Some of my friends had worked for sUdo, but I decided to apply when I saw a flyer on a bulletin board in the Marriott Honors Community dorms. Since this is a student program at the university, my mentors are very flexible with my schedule and understand that my priority is schoolwork. The program is also a great way for me to be involved in the IT industry without being overwhelmed.
What's your focus in the program?
I'm part of the Product Management (CTO) team. Product Management is an interesting position because it is the intersection of technology and business. Basically, we are the intermediary between the customers/end users and engineers. We receive feedback and relay it back to the engineers to improve the product. Our tasks can range from rewriting Knowledge Base articles and writing code to analyze user data, to teaching faculty how to use a product. So, communication and technical skills are both needed in the position. I am currently writing an automated script for Box that analyzes user space usage.
Have you had any other positions within sUdo? If yes, what were they?
I've only been with sUdo for about a year and a half, so I have not switched positions yet. My team is great!
What's day-to-day life like as a sUdo intern?
I come in before or after class, say hi to all my co-workers, and start checking my email to see if there are any updates with my project. If not, I'll start working on my project. Sometimes I'll take a break for lunch. The people who work next to me are interesting; we can chat about anything. For me, working at sUdo is pretty laid-back. I appreciate the trust and freedom my managers give me when it comes to my schedule and project.
What’s challenging about the program or your position?
Finding other interns! I guess I must have a weird schedule, but I never see other interns who work on my floor, except for one person.
When I started my current project, only one other person was familiar with the API, and he is an intern on another team. It was difficult at first to figure out how everything works and how to set up my code.
How does your major complement what you’re doing in the sUdo program?

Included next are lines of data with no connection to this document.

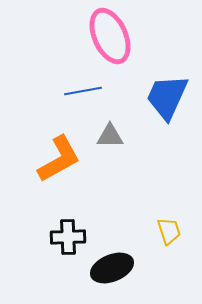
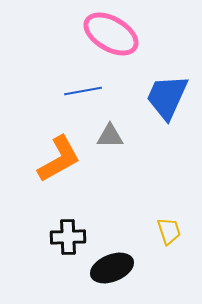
pink ellipse: moved 1 px right, 2 px up; rotated 36 degrees counterclockwise
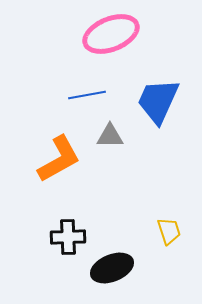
pink ellipse: rotated 52 degrees counterclockwise
blue line: moved 4 px right, 4 px down
blue trapezoid: moved 9 px left, 4 px down
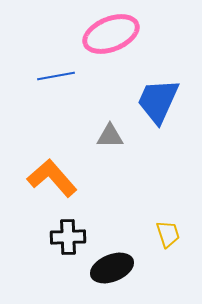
blue line: moved 31 px left, 19 px up
orange L-shape: moved 7 px left, 19 px down; rotated 102 degrees counterclockwise
yellow trapezoid: moved 1 px left, 3 px down
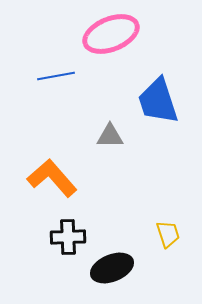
blue trapezoid: rotated 42 degrees counterclockwise
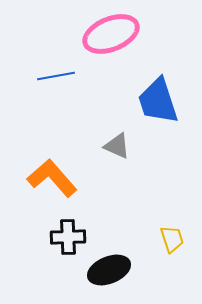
gray triangle: moved 7 px right, 10 px down; rotated 24 degrees clockwise
yellow trapezoid: moved 4 px right, 5 px down
black ellipse: moved 3 px left, 2 px down
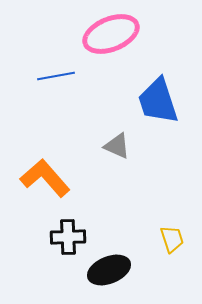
orange L-shape: moved 7 px left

I'm studying computer science and applied mathematics. My technical background has helped a lot when I need to code. The Product Management team is pretty fluid, so sometimes if I see another team that needs help, I can do a side project with them. For example, while taking an online certification test, an Enterprise Architecture team member noticed some design flaws in the test and decided to make his own. He started working with the intern on his team, but that intern didn't know how to code. I asked if I could help and the team let me code a new quiz app while the other intern created and populated databases with questions and answers.
How do you expect to use the experience you’re getting from the sUdo program?
My position is great because not only do I get to practice coding, my communication skills have also improved. It's becoming more important for software engineers to have soft skills, and this provides me an opportunity to practice.
What advice would you give other sUdo students, or prospective applicants?
Don't be afraid to ask questions and talk to the people around you. You never know what kind of opportunities will come up when you put yourself out there.
What’s been your favorite part of being a sUdo intern?
My favorite part is working with my team and the people around me. You can learn so much by watching people who have more experience than you — and hopefully not make the same mistakes!